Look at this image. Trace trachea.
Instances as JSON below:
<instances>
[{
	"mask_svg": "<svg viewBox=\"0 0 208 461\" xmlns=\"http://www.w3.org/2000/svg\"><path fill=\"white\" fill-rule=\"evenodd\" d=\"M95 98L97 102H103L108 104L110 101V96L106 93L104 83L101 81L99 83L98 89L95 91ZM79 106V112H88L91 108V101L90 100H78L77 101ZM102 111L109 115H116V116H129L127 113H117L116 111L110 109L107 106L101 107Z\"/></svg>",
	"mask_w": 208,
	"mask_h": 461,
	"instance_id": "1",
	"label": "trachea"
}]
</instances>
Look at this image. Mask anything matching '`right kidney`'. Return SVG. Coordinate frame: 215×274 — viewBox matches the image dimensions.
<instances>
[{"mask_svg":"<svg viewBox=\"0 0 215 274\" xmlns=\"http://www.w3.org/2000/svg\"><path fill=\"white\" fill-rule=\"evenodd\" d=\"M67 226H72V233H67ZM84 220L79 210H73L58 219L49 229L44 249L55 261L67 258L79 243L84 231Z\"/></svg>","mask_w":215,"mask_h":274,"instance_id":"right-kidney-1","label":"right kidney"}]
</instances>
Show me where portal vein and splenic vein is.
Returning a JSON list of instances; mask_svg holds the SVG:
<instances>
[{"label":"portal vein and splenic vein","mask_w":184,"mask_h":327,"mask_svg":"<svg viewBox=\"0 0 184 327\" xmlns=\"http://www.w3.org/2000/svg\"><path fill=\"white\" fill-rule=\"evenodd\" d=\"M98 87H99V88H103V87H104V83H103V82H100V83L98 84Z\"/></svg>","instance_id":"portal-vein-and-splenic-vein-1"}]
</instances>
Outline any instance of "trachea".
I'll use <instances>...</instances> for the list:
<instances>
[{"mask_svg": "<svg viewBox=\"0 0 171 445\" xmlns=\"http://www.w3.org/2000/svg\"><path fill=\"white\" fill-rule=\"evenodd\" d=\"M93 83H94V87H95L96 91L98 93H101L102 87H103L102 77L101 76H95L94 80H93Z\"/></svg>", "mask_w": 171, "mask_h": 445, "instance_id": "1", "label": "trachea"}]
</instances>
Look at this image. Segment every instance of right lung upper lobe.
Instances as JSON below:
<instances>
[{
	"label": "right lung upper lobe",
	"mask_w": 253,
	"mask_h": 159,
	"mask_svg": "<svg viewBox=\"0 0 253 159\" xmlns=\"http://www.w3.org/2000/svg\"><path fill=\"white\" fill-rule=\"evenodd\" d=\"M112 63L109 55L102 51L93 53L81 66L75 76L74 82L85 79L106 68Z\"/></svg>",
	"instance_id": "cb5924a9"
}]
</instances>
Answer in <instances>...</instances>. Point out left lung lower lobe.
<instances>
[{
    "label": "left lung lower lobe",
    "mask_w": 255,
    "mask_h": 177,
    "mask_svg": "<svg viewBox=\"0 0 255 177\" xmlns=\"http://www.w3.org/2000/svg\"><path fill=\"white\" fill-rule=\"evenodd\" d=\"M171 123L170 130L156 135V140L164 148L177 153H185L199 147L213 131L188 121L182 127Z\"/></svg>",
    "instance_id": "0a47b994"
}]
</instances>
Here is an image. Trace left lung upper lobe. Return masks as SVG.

────────

## PROBLEM
Would you retype the records above without changing a word?

## RESPONSE TO THIS EXERCISE
Look at this image. Trace trachea.
Instances as JSON below:
<instances>
[{
	"mask_svg": "<svg viewBox=\"0 0 208 461\" xmlns=\"http://www.w3.org/2000/svg\"><path fill=\"white\" fill-rule=\"evenodd\" d=\"M95 98L97 102H103L108 104L110 101V96L106 93L104 83L101 81L99 83L98 89L95 91ZM79 106V112H88L91 108V101L90 100H78L77 101ZM102 111L109 115H116V116H129L127 113H117L116 111L110 109L107 106L101 107Z\"/></svg>",
	"mask_w": 208,
	"mask_h": 461,
	"instance_id": "1",
	"label": "trachea"
}]
</instances>
Look at this image. Mask anything matching '`right kidney`'. Return SVG. Coordinate frame: 215×274 — viewBox matches the image dimensions.
<instances>
[{"mask_svg":"<svg viewBox=\"0 0 215 274\" xmlns=\"http://www.w3.org/2000/svg\"><path fill=\"white\" fill-rule=\"evenodd\" d=\"M67 226H72V233H67ZM84 220L79 210H73L58 219L49 229L44 249L55 261L67 258L79 243L84 231Z\"/></svg>","mask_w":215,"mask_h":274,"instance_id":"right-kidney-1","label":"right kidney"}]
</instances>
Show me where portal vein and splenic vein is.
Returning a JSON list of instances; mask_svg holds the SVG:
<instances>
[{"label":"portal vein and splenic vein","mask_w":184,"mask_h":327,"mask_svg":"<svg viewBox=\"0 0 184 327\" xmlns=\"http://www.w3.org/2000/svg\"><path fill=\"white\" fill-rule=\"evenodd\" d=\"M98 87H99V88H103V87H104V83H103V82H100V83L98 84Z\"/></svg>","instance_id":"portal-vein-and-splenic-vein-1"}]
</instances>
Outline any instance of "trachea".
I'll use <instances>...</instances> for the list:
<instances>
[{"mask_svg": "<svg viewBox=\"0 0 171 445\" xmlns=\"http://www.w3.org/2000/svg\"><path fill=\"white\" fill-rule=\"evenodd\" d=\"M93 83H94V87H95L96 91L98 93H101L102 87H103L102 77L101 76H95L94 80H93Z\"/></svg>", "mask_w": 171, "mask_h": 445, "instance_id": "1", "label": "trachea"}]
</instances>
Look at this image. Segment every instance of right lung upper lobe.
Instances as JSON below:
<instances>
[{
	"label": "right lung upper lobe",
	"mask_w": 253,
	"mask_h": 159,
	"mask_svg": "<svg viewBox=\"0 0 253 159\" xmlns=\"http://www.w3.org/2000/svg\"><path fill=\"white\" fill-rule=\"evenodd\" d=\"M112 63L109 55L102 51L93 53L81 66L75 76L74 82L85 79L106 68Z\"/></svg>",
	"instance_id": "cb5924a9"
}]
</instances>
Answer in <instances>...</instances>. Point out left lung lower lobe.
<instances>
[{
    "label": "left lung lower lobe",
    "mask_w": 255,
    "mask_h": 177,
    "mask_svg": "<svg viewBox=\"0 0 255 177\" xmlns=\"http://www.w3.org/2000/svg\"><path fill=\"white\" fill-rule=\"evenodd\" d=\"M171 123L170 130L156 135V140L164 148L177 153H185L199 147L213 131L188 121L182 127Z\"/></svg>",
    "instance_id": "0a47b994"
}]
</instances>
Here is an image. Trace left lung upper lobe. Return masks as SVG.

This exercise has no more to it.